The Latvian government decided to sell the site in 2008, and on 5 February 2010, the entire 40 ha former town was sold as a single lot at auction in Riga. The starting bid was 150,000 lats (290,000 USD; 211,000 EUR). The winning bid was by Russian firm Alekseevskoye-Serviss for 1.55 million lats (3.1 million USD; 2.2 million EUR). The auction, which lasted two hours, was also contested by another Russian firm, as well as a bidder from Azerbaijan.

The winning bidder pulled out of the auction, as did the runner up. The town was reauctioned in June 2010 for only 170,000 Lats.
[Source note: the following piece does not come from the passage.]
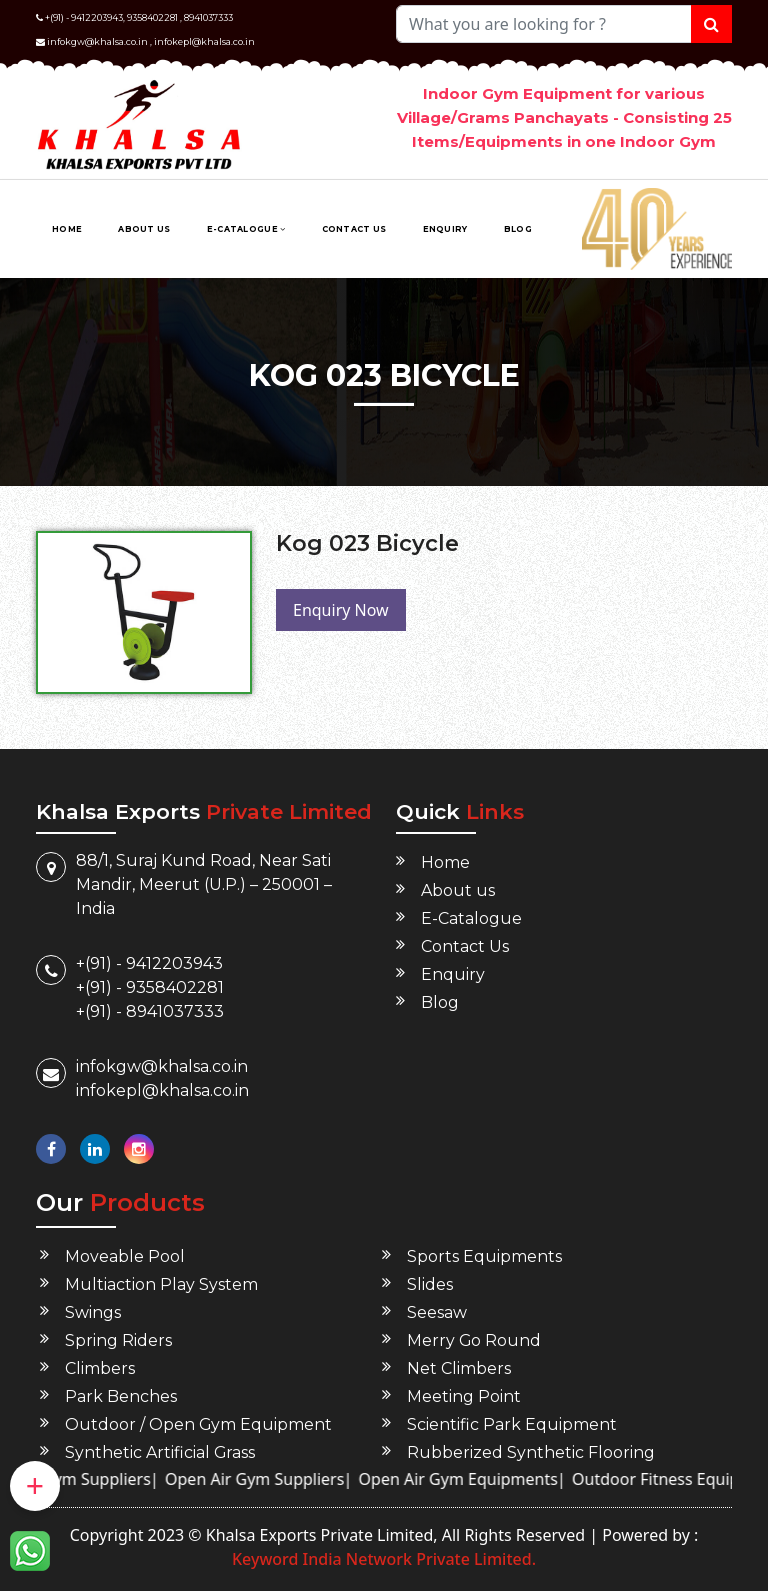  What do you see at coordinates (118, 1340) in the screenshot?
I see `Spring Riders` at bounding box center [118, 1340].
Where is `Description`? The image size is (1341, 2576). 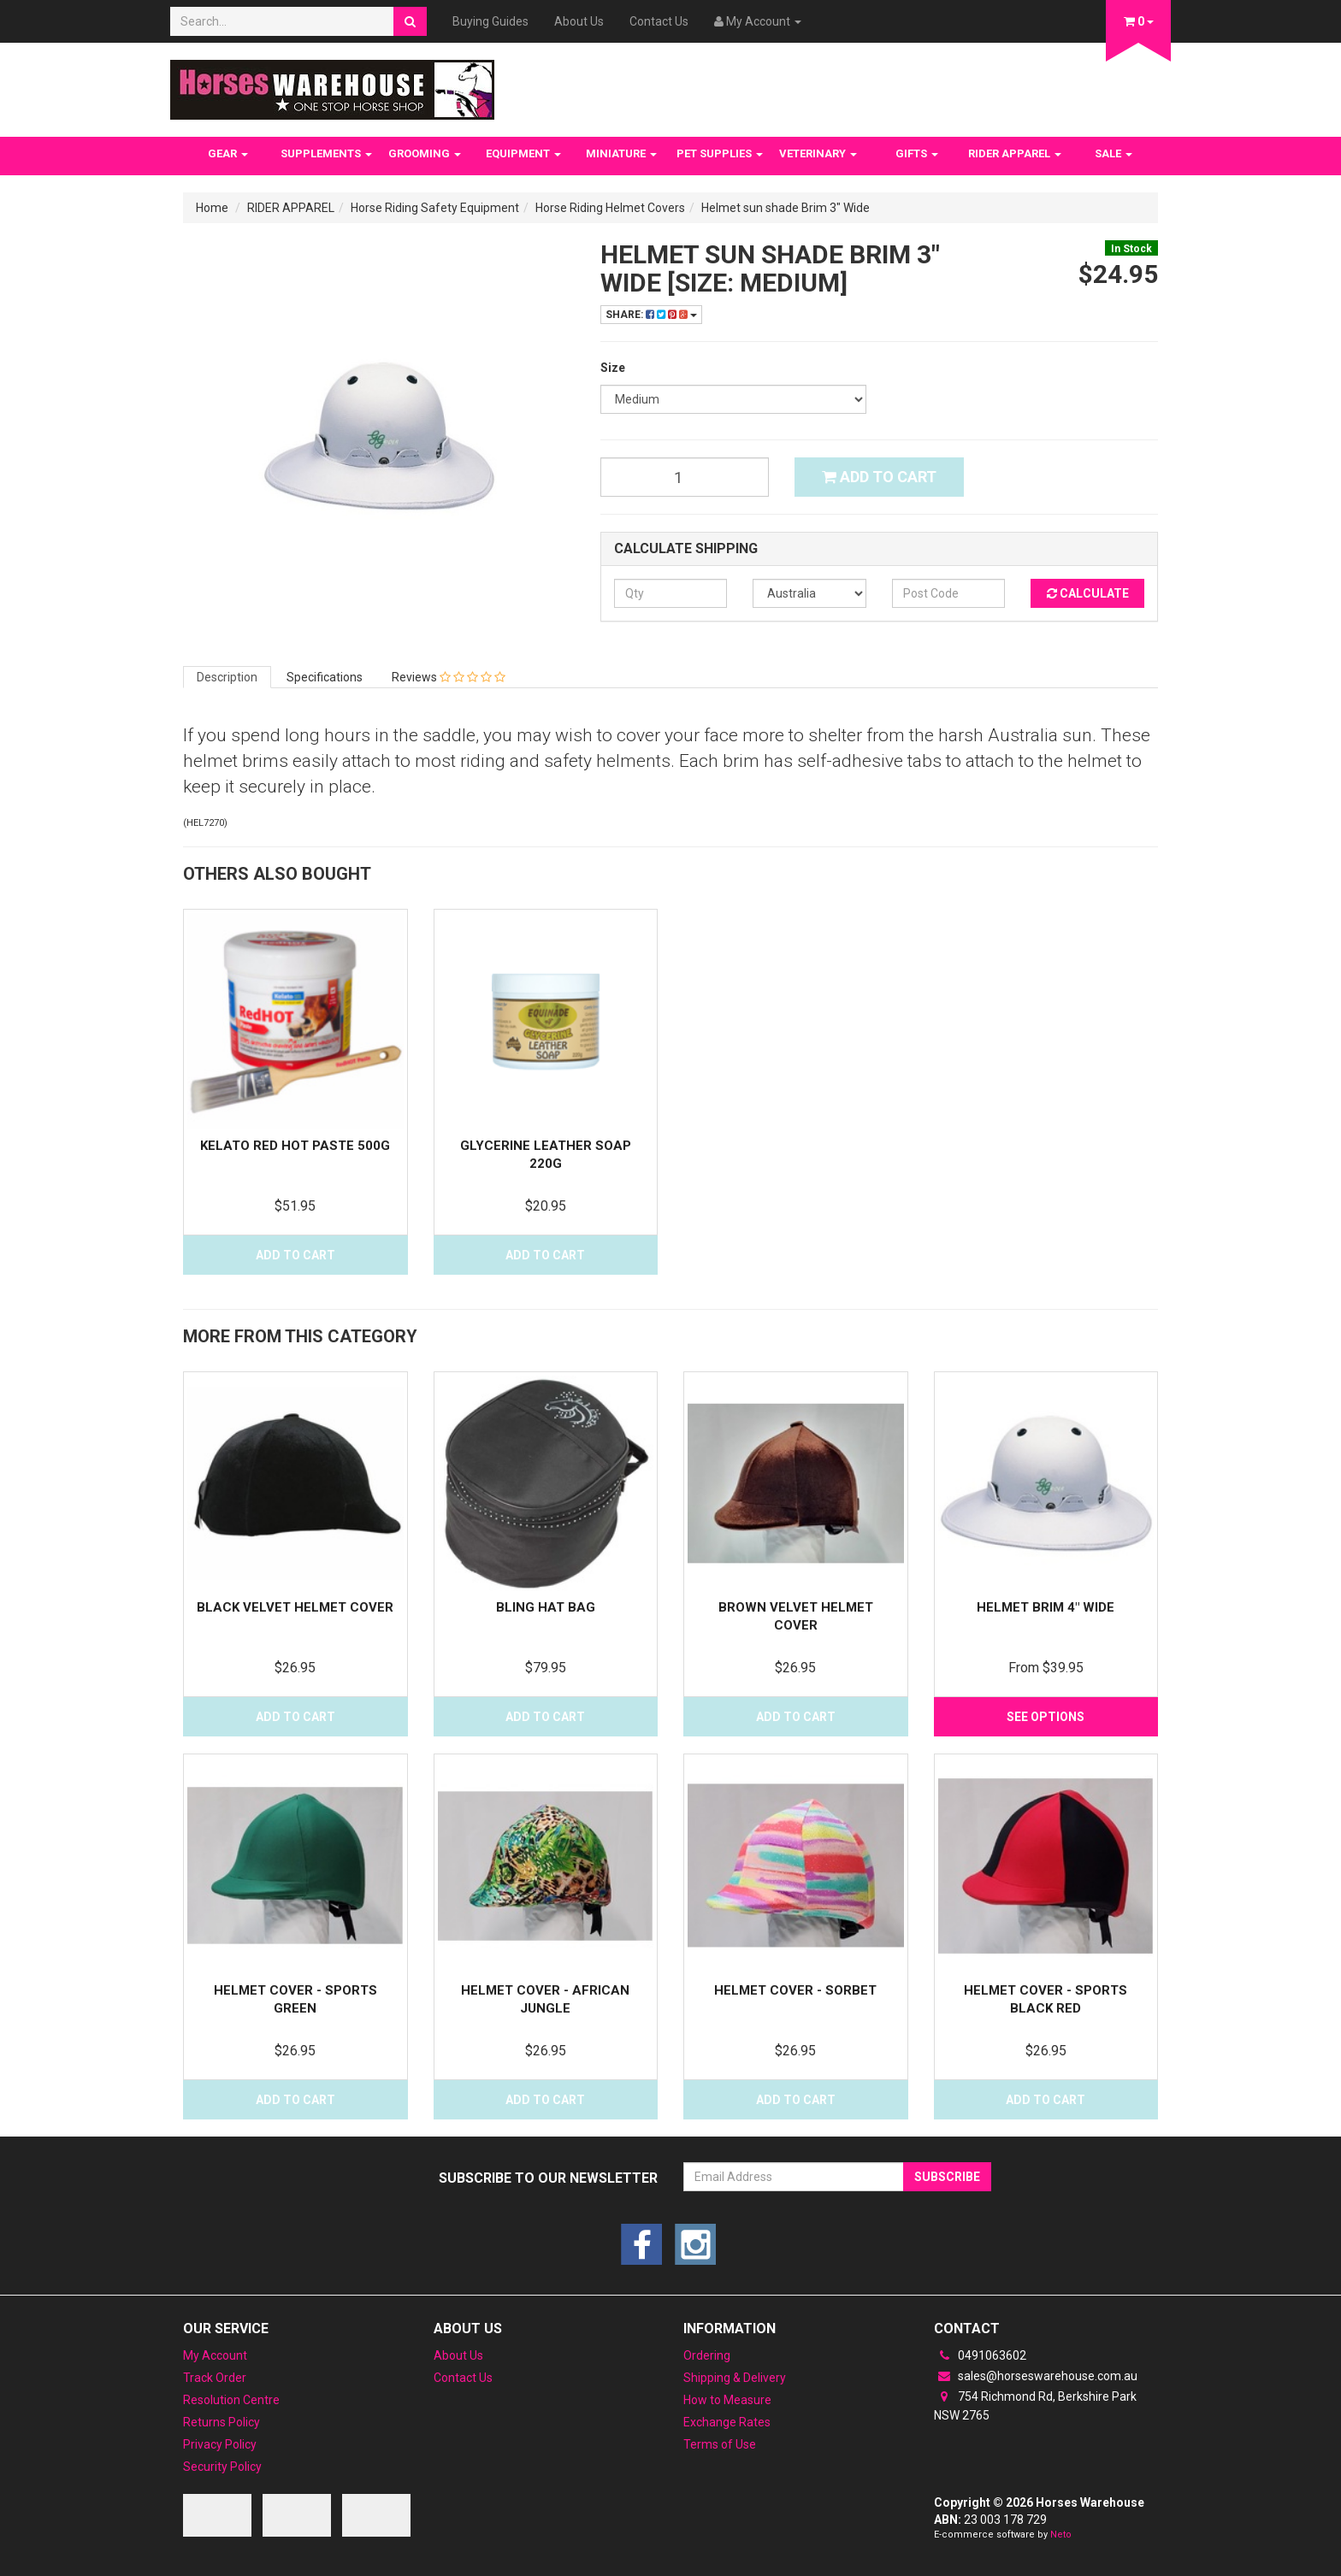 Description is located at coordinates (227, 677).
In 2015 the site was bought by Skrunda Municipality for €12,000 ($). Around half the area was transferred to the Latvian National Armed Forces as a training ground. The remainder is to be leased by the local government with the stipulation that potential investors develop the area economically. Demolition of selected derelict buildings has since commenced.

From February 2016 in response to increased interest at the site, the municipality began charging an entrance fee of 4 euros for individuals. As of 21 October 2018 the ghost town was closed for visitors and is solely used by the armed forces of Latvia and its NATO allies.

0n 20 August 2026, BBC News reported that 256 Marines of the British armed forces had reached an out of court financial settlement with the UK government over their alleged exposure to asbestos whilst on training exercises at Skrunda-1 in 2018 and 2019.